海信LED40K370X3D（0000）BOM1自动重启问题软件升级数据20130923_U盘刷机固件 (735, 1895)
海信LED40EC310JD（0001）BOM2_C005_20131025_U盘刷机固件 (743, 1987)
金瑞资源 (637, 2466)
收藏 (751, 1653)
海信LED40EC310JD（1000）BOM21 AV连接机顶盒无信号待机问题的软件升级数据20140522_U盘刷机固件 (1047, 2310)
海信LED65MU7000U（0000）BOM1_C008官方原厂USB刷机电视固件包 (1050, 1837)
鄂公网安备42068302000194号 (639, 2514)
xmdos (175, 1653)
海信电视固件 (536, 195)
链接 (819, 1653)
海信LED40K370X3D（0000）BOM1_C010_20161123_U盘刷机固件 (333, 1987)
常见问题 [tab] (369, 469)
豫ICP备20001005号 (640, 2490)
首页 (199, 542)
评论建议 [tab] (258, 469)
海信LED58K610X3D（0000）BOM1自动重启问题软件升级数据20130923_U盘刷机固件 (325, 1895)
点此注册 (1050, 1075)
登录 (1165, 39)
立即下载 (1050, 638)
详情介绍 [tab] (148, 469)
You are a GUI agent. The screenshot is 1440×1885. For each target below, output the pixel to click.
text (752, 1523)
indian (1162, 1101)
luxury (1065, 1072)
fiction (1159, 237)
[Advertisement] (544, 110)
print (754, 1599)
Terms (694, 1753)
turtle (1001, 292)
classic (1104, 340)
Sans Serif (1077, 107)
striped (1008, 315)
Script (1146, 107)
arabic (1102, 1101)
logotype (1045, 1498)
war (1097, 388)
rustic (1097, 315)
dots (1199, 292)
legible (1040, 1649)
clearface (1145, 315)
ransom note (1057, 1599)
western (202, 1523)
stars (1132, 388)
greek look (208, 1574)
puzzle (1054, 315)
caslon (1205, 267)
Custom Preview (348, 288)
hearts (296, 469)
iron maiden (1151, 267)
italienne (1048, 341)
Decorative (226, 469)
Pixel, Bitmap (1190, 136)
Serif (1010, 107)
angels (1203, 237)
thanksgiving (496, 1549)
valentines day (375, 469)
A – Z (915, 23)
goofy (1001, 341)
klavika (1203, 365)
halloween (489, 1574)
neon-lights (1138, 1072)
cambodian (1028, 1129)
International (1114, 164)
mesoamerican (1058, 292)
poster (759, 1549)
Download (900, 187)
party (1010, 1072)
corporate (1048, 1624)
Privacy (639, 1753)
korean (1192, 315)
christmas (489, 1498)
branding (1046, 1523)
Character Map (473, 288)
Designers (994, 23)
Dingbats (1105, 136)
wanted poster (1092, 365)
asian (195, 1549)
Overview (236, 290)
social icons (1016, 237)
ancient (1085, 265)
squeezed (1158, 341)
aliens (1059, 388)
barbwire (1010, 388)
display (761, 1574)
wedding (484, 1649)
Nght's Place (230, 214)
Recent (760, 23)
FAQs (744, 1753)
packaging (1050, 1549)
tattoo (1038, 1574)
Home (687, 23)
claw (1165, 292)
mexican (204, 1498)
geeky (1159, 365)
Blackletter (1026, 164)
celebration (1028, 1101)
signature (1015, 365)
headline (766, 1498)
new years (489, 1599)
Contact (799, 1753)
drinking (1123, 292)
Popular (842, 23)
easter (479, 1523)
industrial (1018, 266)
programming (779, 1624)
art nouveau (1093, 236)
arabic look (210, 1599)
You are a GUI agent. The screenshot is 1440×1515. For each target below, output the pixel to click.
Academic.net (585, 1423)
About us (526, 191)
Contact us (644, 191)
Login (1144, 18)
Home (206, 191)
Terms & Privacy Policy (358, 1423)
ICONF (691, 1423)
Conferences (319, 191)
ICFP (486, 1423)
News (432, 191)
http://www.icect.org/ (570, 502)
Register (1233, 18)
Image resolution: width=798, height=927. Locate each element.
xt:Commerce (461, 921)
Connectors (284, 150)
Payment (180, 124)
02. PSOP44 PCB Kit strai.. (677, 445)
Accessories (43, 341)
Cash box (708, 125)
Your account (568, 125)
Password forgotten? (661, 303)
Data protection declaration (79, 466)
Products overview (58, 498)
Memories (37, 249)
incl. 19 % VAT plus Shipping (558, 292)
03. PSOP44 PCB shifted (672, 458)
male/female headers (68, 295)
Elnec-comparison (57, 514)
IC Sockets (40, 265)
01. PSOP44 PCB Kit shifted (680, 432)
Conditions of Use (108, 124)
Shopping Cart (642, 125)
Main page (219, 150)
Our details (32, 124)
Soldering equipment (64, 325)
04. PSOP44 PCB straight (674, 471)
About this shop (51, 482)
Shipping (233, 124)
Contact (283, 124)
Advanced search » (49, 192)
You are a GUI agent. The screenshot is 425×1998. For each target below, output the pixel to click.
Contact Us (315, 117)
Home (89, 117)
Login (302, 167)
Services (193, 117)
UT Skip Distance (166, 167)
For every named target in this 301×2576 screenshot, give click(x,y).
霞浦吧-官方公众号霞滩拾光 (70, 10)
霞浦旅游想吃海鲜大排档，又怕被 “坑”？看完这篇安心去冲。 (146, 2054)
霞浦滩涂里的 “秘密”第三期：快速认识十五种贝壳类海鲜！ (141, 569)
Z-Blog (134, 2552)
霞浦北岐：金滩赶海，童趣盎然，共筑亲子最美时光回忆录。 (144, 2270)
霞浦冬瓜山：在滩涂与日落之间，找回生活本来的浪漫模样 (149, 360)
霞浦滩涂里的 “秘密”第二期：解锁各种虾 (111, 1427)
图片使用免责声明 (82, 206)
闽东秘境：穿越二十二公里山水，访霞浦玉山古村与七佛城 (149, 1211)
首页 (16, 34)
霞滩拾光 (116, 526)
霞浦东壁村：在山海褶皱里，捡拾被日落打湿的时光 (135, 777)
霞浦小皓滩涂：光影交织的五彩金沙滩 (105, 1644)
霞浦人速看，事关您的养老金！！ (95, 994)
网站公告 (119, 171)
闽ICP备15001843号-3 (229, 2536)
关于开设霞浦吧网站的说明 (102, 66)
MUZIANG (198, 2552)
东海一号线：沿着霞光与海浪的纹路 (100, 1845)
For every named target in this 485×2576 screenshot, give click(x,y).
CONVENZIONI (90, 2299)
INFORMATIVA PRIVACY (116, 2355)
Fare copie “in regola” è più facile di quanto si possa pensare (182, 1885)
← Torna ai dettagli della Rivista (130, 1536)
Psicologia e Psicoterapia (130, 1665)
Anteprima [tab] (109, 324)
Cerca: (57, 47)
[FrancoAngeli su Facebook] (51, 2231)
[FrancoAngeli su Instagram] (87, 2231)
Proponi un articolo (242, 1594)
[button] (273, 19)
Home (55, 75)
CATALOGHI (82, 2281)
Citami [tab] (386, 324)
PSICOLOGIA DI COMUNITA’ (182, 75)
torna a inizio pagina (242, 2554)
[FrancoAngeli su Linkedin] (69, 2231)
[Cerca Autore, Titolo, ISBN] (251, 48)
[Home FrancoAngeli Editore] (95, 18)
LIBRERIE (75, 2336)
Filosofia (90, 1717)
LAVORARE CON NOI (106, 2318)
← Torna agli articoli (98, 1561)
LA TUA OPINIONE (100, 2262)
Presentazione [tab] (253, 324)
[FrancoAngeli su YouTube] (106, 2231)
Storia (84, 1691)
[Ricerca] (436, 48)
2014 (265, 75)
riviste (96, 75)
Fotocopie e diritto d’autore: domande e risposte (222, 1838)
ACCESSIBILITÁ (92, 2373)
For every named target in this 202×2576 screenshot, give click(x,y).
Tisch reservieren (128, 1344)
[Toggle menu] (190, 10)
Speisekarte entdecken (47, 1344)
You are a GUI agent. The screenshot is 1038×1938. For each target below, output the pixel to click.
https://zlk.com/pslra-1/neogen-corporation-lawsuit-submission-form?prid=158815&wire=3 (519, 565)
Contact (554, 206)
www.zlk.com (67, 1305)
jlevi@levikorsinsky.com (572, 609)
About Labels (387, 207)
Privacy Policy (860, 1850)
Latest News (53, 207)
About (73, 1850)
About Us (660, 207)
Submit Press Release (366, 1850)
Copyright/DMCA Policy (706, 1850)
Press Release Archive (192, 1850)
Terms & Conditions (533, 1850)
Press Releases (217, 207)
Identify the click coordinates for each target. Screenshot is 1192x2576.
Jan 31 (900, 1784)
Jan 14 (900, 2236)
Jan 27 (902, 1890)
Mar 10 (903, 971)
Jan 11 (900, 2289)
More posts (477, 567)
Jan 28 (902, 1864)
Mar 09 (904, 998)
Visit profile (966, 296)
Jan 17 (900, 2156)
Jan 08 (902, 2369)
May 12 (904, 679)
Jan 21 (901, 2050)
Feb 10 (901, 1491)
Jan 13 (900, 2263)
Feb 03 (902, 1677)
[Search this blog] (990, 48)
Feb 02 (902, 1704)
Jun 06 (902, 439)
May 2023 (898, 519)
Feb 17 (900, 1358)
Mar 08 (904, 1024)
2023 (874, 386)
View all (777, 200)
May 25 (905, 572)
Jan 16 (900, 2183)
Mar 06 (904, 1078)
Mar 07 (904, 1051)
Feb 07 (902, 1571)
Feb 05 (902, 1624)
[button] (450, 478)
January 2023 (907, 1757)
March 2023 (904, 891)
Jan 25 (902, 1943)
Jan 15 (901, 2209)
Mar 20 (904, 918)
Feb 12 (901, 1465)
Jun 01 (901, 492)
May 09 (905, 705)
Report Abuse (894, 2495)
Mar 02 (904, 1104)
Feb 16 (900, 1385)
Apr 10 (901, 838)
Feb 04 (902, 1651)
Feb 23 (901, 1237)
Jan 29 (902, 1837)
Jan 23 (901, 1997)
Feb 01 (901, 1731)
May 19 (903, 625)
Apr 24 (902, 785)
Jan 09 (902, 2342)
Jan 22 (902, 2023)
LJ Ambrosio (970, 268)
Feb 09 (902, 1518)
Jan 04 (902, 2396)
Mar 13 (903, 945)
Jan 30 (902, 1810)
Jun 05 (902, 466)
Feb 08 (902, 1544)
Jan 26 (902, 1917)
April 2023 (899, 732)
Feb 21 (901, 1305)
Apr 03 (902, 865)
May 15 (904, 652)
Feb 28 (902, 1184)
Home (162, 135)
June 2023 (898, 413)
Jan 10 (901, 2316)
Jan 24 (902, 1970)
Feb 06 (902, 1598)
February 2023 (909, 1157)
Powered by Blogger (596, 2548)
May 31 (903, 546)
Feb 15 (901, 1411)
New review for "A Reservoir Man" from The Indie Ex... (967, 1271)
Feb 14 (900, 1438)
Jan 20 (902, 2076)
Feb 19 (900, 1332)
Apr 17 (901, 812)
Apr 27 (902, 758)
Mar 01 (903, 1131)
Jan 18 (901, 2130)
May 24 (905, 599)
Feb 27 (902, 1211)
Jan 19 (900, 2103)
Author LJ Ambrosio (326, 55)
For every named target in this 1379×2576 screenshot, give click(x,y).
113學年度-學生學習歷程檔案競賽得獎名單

→ WORK REQUEST
Go through the material above and output exactly the lines from the one containing "CONVENZIONI (90, 2299)" through the one containing "Speisekarte entdecken (47, 1344)".

→ ANSWER FOR THIS EXERCISE
CONVENZIONI (90, 2299)
INFORMATIVA PRIVACY (116, 2355)
Fare copie “in regola” è più facile di quanto si possa pensare (182, 1885)
← Torna ai dettagli della Rivista (130, 1536)
Psicologia e Psicoterapia (130, 1665)
Anteprima [tab] (109, 324)
Cerca: (57, 47)
[FrancoAngeli su Facebook] (51, 2231)
[FrancoAngeli su Instagram] (87, 2231)
Proponi un articolo (242, 1594)
[button] (273, 19)
Home (55, 75)
CATALOGHI (82, 2281)
Citami [tab] (386, 324)
PSICOLOGIA DI COMUNITA’ (182, 75)
torna a inizio pagina (242, 2554)
[FrancoAngeli su Linkedin] (69, 2231)
[Cerca Autore, Titolo, ISBN] (251, 48)
[Home FrancoAngeli Editore] (95, 18)
LIBRERIE (75, 2336)
Filosofia (90, 1717)
LAVORARE CON NOI (106, 2318)
← Torna agli articoli (98, 1561)
LA TUA OPINIONE (100, 2262)
Presentazione [tab] (253, 324)
[FrancoAngeli su YouTube] (106, 2231)
Storia (84, 1691)
[Ricerca] (436, 48)
2014 (265, 75)
riviste (96, 75)
Fotocopie e diritto d’autore: domande e risposte (222, 1838)
ACCESSIBILITÁ (92, 2373)
For every named target in this 202×2576 screenshot, give click(x,y).
Tisch reservieren (128, 1344)
[Toggle menu] (190, 10)
Speisekarte entdecken (47, 1344)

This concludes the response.